■ EXERCISE OBJECTIVE
Retype exactly what appears below from the line containing "吉田学園医療歯科専門学" down to the line containing "Что означает кнопка", keeping both end lines. Do not include pictures.

■ TASK DATA

+---+

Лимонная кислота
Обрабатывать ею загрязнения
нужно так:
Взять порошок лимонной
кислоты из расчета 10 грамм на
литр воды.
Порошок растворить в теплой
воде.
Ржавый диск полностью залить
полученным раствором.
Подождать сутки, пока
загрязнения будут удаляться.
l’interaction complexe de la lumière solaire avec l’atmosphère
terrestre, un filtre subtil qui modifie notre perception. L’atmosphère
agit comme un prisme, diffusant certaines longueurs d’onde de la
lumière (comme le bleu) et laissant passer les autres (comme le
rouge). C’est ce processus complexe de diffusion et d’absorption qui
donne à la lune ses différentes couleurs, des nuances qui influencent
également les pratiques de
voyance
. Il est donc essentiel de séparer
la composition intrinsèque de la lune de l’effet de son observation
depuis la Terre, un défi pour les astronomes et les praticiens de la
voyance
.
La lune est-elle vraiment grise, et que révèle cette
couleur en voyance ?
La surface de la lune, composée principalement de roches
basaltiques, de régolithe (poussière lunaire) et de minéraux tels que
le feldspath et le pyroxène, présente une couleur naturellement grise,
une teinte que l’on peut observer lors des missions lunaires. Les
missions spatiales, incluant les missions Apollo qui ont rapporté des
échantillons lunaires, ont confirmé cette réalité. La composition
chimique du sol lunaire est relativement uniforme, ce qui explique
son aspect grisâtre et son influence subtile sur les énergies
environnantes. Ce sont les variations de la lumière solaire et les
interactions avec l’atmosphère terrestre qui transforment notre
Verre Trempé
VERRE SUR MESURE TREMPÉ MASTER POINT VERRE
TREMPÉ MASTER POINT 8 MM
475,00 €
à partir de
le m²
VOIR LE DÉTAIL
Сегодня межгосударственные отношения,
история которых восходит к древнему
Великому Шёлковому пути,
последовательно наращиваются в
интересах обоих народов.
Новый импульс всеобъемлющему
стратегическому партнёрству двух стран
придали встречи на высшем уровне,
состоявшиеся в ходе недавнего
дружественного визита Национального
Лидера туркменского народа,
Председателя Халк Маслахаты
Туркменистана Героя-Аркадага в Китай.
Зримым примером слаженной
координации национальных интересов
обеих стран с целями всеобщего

+---+

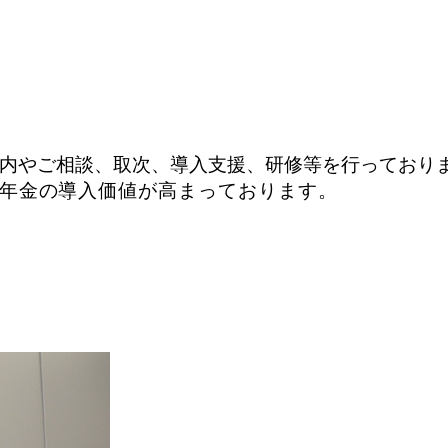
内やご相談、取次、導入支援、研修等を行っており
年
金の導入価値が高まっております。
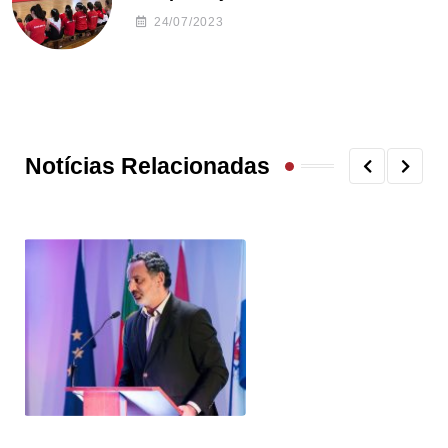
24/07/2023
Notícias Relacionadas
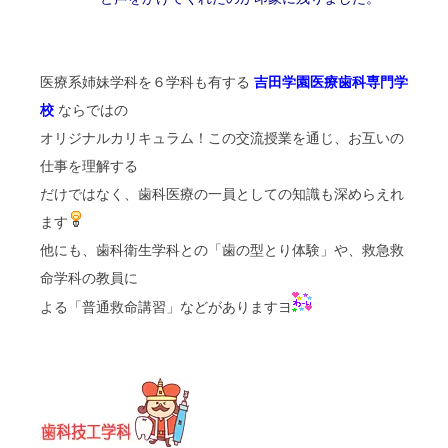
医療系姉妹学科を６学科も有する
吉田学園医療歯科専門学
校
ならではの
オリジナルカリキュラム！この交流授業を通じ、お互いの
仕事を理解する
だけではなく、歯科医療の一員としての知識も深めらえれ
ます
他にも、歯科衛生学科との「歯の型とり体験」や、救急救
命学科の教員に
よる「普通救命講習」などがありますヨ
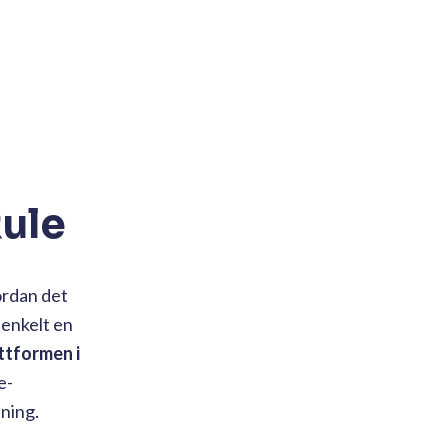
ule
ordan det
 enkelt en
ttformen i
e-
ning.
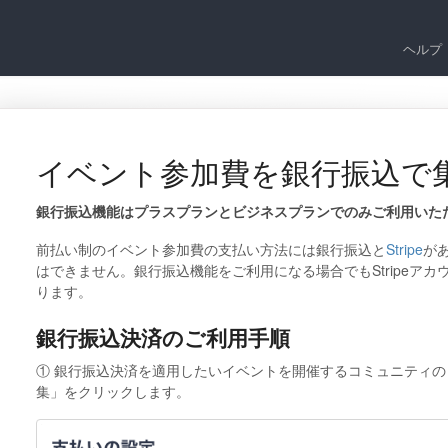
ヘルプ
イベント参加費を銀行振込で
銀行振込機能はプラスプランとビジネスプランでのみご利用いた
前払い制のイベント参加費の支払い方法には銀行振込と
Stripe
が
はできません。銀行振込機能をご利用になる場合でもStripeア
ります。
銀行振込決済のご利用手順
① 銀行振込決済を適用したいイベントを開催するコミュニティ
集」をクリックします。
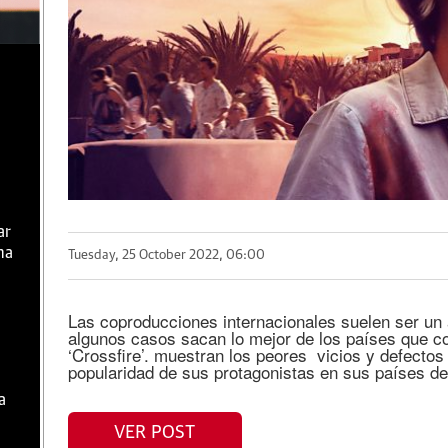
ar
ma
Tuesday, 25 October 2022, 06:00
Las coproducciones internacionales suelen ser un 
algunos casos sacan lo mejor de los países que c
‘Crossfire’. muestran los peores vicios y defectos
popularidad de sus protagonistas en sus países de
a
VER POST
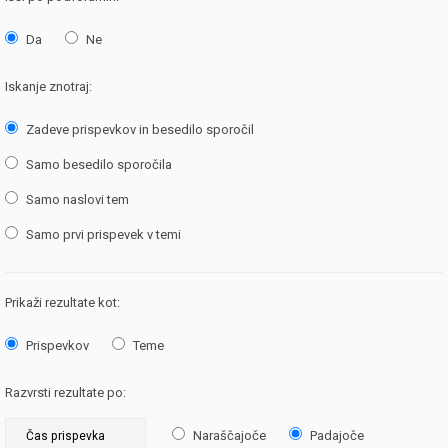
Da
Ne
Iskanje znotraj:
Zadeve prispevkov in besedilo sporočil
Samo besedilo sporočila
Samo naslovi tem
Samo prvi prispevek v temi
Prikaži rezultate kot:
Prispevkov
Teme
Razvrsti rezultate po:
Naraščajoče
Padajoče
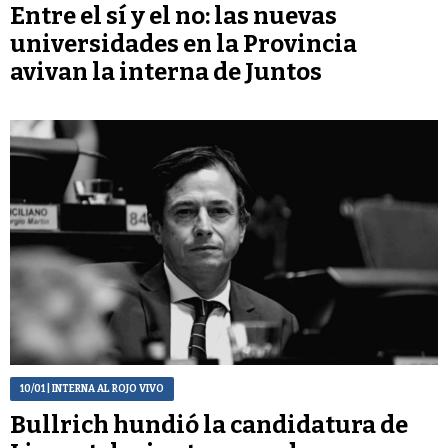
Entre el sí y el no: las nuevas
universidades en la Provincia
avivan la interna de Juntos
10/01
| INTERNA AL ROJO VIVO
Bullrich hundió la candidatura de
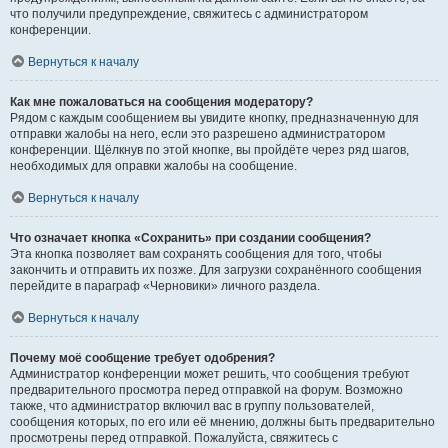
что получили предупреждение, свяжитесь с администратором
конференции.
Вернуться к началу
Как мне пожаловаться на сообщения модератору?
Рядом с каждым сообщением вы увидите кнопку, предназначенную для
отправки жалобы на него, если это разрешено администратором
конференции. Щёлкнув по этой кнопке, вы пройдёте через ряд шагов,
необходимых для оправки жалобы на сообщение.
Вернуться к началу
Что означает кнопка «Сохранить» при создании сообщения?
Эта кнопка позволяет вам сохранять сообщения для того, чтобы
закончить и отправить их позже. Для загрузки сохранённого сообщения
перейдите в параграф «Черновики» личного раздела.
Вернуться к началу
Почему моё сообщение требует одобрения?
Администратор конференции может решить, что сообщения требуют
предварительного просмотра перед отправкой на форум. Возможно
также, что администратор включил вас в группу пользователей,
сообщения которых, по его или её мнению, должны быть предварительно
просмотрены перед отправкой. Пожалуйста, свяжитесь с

+---+

■ RESPONSE
吉田学園医療歯科専門学
校
ならではの
オリジナルカリキュラム！この交流授業を通じ、お互いの
仕事を理解する
だけではなく、歯科医療の一員としての知識も深めらえれ
ます
他にも、歯科衛生学科との「歯の型とり体験」や、救急救
命学科の教員に
よる「普通救命講習」などがありますヨ
ule
ordan det
 enkelt en
ttformen i
e-
ning.
ヘルプ
イベント参加費を銀行振込で
銀行振込機能はプラスプランとビジネスプランでのみご利用いた
前払い制のイベント参加費の支払い方法には銀行振込と
Stripe
が
はできません。銀行振込機能をご利用になる場合でもStripeア
ります。
銀行振込決済のご利用手順
① 銀行振込決済を適用したいイベントを開催するコミュニティ
集」をクリックします。
ar
ma
Tuesday, 25 October 2022, 06:00
Las coproducciones internacionales suelen ser un 
algunos casos sacan lo mejor de los países que c
‘Crossfire’. muestran los peores vicios y defectos
popularidad de sus protagonistas en sus países de
a
VER POST
Da
Ne
Iskanje znotraj:
Zadeve prispevkov in besedilo sporočil
Samo besedilo sporočila
Samo naslovi tem
Samo prvi prispevek v temi
Prikaži rezultate kot:
Prispevkov
Teme
Razvrsti rezultate po:
Naraščajoče
Padajoče
Entre el sí y el no: las nuevas
universidades en la Provincia
avivan la interna de Juntos
10/01
| INTERNA AL ROJO VIVO
Bullrich hundió la candidatura de
что получили предупреждение, свяжитесь с администратором
конференции.
Вернуться к началу
Как мне пожаловаться на сообщения модератору?
Рядом с каждым сообщением вы увидите кнопку, предназначенную для
отправки жалобы на него, если это разрешено администратором
конференции. Щёлкнув по этой кнопке, вы пройдёте через ряд шагов,
необходимых для оправки жалобы на сообщение.
Вернуться к началу
Что означает кнопка «Сохранить» при создании сообщения?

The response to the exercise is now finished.